> [Directions for this task] Without including any picture, return the complete set of records exactly.

(Stored data entries)
- - -
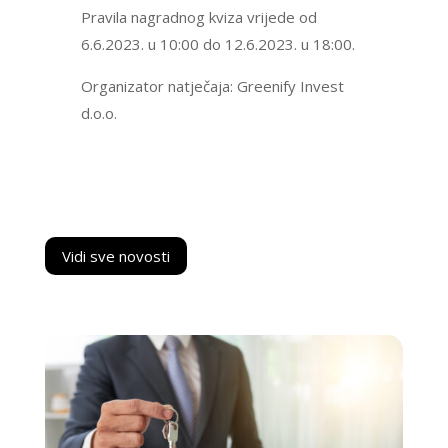
Pravila nagradnog kviza vrijede od
6.6.2023. u 10:00 do 12.6.2023. u 18:00.
Organizator natječaja: Greenify Invest
d.o.o.
Vidi sve novosti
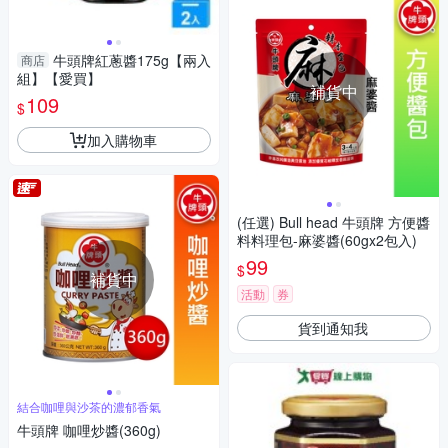
牛頭牌紅蔥醬175g【兩入
商店
組】【愛買】
補貨中
109
$
加入購物車
(任選) Bull head 牛頭牌 方便醬
料料理包-麻婆醬(60gx2包入)
99
$
補貨中
活動
券
貨到通知我
結合咖哩與沙茶的濃郁香氣
牛頭牌 咖哩炒醬(360g)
- - -
> [Solution below]
Pravila nagradnog kviza vrijede od
6.6.2023. u 10:00 do 12.6.2023. u 18:00.
Organizator natječaja: Greenify Invest
d.o.o.
Vidi sve novosti
牛頭牌紅蔥醬175g【兩入
商店
組】【愛買】
補貨中
109
$
加入購物車
(任選) Bull head 牛頭牌 方便醬
料料理包-麻婆醬(60gx2包入)
99
$
補貨中
活動
券
貨到通知我
結合咖哩與沙茶的濃郁香氣
牛頭牌 咖哩炒醬(360g)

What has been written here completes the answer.